What happens if OneCare fails?
Vermont Business Magazine

OneCare Vermont has had a challenging fall.

The group, which manages the state’s health care reform efforts, is nearly three years into a five-year effort to shift the way that medical care is funded. OneCare collects money from private insurance companies, Medicaid, and Medicare, and funnels it to hospitals in monthly per-patient payments.

The approach is meant to save money by focusing on primary care and by making it more lucrative for hospitals and doctors to focus on quality, rather than quantity, of care.

In the last several months, the group has faced pushback from doctors, hospitals, the federal government, and the public.

In August, primary care practices threatened to leave OneCare, saying their rates were being cut. The two sides hashed out a deal, but ultimately, some practices did leave.

During budget hearings, several hospital officials criticized the effort as administratively burdensome and too costly. In September, the federal Centers for Medicare & Medicaid Services sent a letter warning the state that it was behind on its targets. Fewer people than expected have participated in the system; OneCare needs the vast majority of the state’s population to opt in for the approach to be successful.

Some groups have protested against the system, saying the administrative costs should be spent to help low-income patients get the care they need.

Vermont nursing home residents cope with isolation during pandemic
My Champlain Valley

Nursing homes have been severely impacted by the coronavirus. As the pandemic continues, some residents are feeling more isolated than ever.

Woodridge Rehabilitation and Nursing has managed to stay virus, but has only allowed residents half-hour visits from friends and family.

For many of the residents, this isn’t enough, said psychologist Michael Zacharias, who says he has seen an increase in loneliness among nursing home residents.

“That certainly contributes to a sense of depression,” Zacharias said. “Folks are stressed.”

To help cope, Zacharias encourages residents to get involved in activities. At Woodridge Rehabilitation and Nursing, that means small-group activities, movies and BINGO.

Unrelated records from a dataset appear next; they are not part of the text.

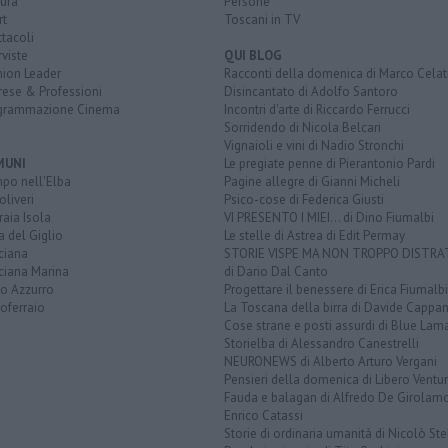
ura
Persone
rt
Toscani in TV
tacoli
rviste
QUI BLOG
nion Leader
Racconti della domenica di Marco Celat
rese & Professioni
Disincantato di Adolfo Santoro
grammazione Cinema
Incontri d'arte di Riccardo Ferrucci
Sorridendo di Nicola Belcari
Vignaioli e vini di Nadio Stronchi
MUNI
Le pregiate penne di Pierantonio Pardi
po nell'Elba
Pagine allegre di Gianni Micheli
liveri
Psico-cose di Federica Giusti
aia Isola
VI PRESENTO I MIEI... di Dino Fiumalbi
a del Giglio
Le stelle di Astrea di Edit Permay
ciana
STORIE VISPE MA NON TROPPO DISTR
ciana Marina
di Dario Dal Canto
to Azzurro
Progettare il benessere di Erica Fiumalbi
oferraio
La Toscana della birra di Davide Cappan
Cose strane e posti assurdi di Blue Lam
Storielba di Alessandro Canestrelli
NEURONEWS di Alberto Arturo Vergani
Pensieri della domenica di Libero Ventur
Fauda e balagan di Alfredo De Girolam
Enrico Catassi
Storie di ordinaria umanità di Nicolò Ste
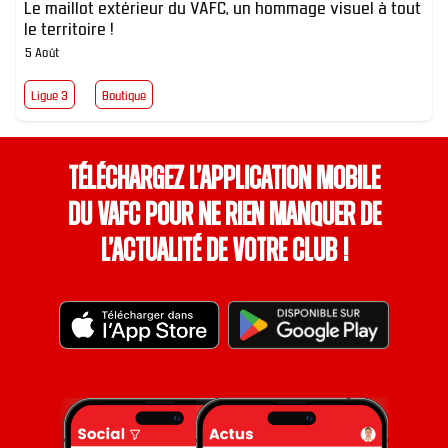
Le maillot extérieur du VAFC, un hommage visuel à tout
le territoire !
5 Août
Ligue 3
Boutique
Téléchargez l’application mobile
du VAFC pour ne rien manquer de
l’actualité de votre club !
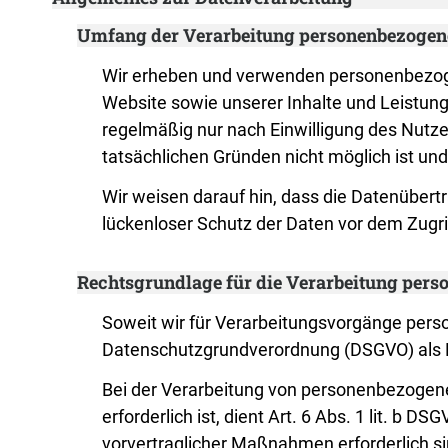
Umfang der Verarbeitung personenbezogen
Wir erheben und verwenden personenbezogene
Website sowie unserer Inhalte und Leistun
regelmäßig nur nach Einwilligung des Nutzer
tatsächlichen Gründen nicht möglich ist und
Wir weisen darauf hin, dass die Datenübert
lückenloser Schutz der Daten vor dem Zugriff
Rechtsgrundlage für die Verarbeitung per
Soweit wir für Verarbeitungsvorgänge person
Datenschutzgrundverordnung (DSGVO) als 
Bei der Verarbeitung von personenbezogenen 
erforderlich ist, dient Art. 6 Abs. 1 lit. b
vorvertraglicher Maßnahmen erforderlich si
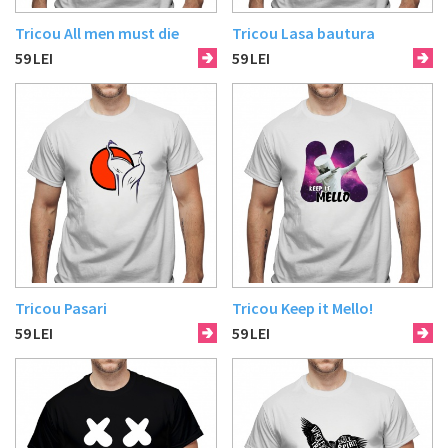
Tricou All men must die
Tricou Lasa bautura
59
LEI
59
LEI
Tricou Pasari
Tricou Keep it Mello!
59
LEI
59
LEI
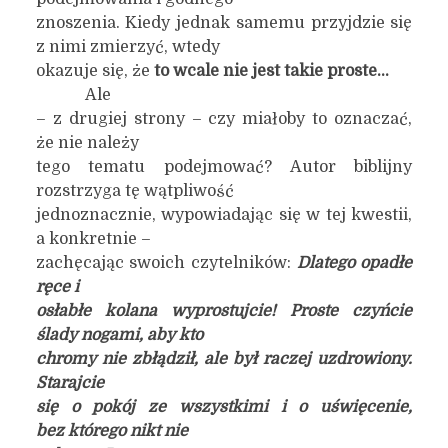
znoszenia. Kiedy jednak samemu przyjdzie się
z nimi zmierzyć, wtedy
okazuje się, że
to wcale nie jest takie proste…
Ale
– z drugiej strony – czy miałoby to oznaczać,
że nie należy
tego tematu podejmować? Autor biblijny
rozstrzyga tę wątpliwość
jednoznacznie, wypowiadając się w tej kwestii,
a konkretnie –
zachęcając swoich czytelników:
Dlatego opadłe
ręce i
osłabłe kolana wyprostujcie! Proste czyńcie
ślady nogami, aby kto
chromy nie zbłądził, ale był raczej uzdrowiony.
Starajcie
się o pokój ze wszystkimi i o uświęcenie,
bez którego nikt nie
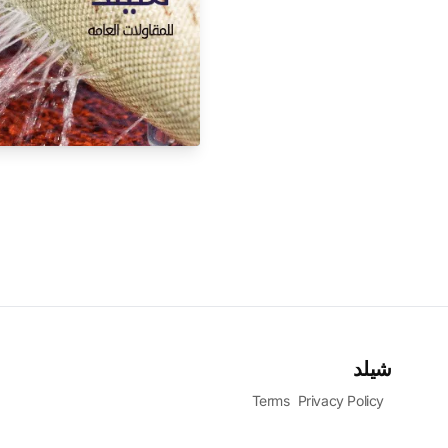
شيلد
Terms
Privacy Policy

George Gerrish has been a resident at Woodridge Rehabilitation and Nursing since June 2019. Being away from his family has been especially difficult.

“My youngest brother is still alive, and he wants to get up here,” Gerrish said. “Before I came here, he used to come to my apartment every single day.”

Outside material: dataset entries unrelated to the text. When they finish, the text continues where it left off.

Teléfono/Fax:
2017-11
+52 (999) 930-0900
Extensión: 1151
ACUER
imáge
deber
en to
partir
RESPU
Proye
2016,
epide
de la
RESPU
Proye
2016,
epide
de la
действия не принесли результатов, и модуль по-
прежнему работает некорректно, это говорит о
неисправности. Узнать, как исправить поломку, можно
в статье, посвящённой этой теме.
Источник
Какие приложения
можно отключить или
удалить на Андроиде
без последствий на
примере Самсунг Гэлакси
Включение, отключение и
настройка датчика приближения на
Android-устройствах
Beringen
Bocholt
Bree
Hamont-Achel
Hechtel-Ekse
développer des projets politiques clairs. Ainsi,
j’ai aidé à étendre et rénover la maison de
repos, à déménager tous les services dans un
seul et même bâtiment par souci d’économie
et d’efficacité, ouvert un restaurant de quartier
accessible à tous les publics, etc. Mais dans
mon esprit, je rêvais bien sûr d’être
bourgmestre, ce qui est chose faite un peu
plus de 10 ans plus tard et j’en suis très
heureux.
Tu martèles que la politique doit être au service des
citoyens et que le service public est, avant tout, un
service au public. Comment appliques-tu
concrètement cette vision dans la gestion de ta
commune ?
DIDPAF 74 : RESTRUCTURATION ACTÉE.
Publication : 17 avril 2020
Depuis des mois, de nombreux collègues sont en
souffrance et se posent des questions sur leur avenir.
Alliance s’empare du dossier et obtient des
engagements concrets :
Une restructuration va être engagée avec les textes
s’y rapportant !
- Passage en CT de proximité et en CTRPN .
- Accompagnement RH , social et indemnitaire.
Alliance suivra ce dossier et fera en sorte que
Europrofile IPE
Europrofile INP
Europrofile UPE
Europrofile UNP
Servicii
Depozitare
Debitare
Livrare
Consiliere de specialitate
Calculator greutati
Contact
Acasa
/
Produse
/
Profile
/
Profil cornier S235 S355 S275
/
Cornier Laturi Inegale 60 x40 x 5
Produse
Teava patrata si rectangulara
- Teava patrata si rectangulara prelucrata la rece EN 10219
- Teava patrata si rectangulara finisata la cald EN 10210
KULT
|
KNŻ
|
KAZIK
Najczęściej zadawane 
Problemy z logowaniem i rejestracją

Vermont received 21,000 antigen tests. The state isn’t using them.

Earlier this month, Vermont health officials announced they were getting 21,000 rapid Covid tests from the federal government.

Despite the fanfare with which President Trump sent out the tests, Vermont won’t be using them. At least several nursing home officials said they don’t need them and the state has stockpiled its shipment until further notice, according to Health Commissioner Mark Levine.

“We don’t find that as necessary,” said Alecia Dimario, spokesperson for Birchwood Terrace Rehab and Healthcare in Burlington. Birchwood received a handheld machine to run antigen tests, plus two initial rounds of testing for the roughly 100 residents. But the nursing home doesn’t have the staff or the time to run the tests.

Levine, who has long been hesitant to use the rapid tests, said he would stockpile the tests until at least January when there could be a shortfall. “The reason we've been reluctant to go full-fledged in with antigen tests to date has to do purely with the prevalence of disease in Vermont — it's not as much a matter of is the test good? Is the platform good? It's a matter of is it the appropriate time to use the test,” Levine said in an interview.

At this point, “we don't think it would be as useful,” he said.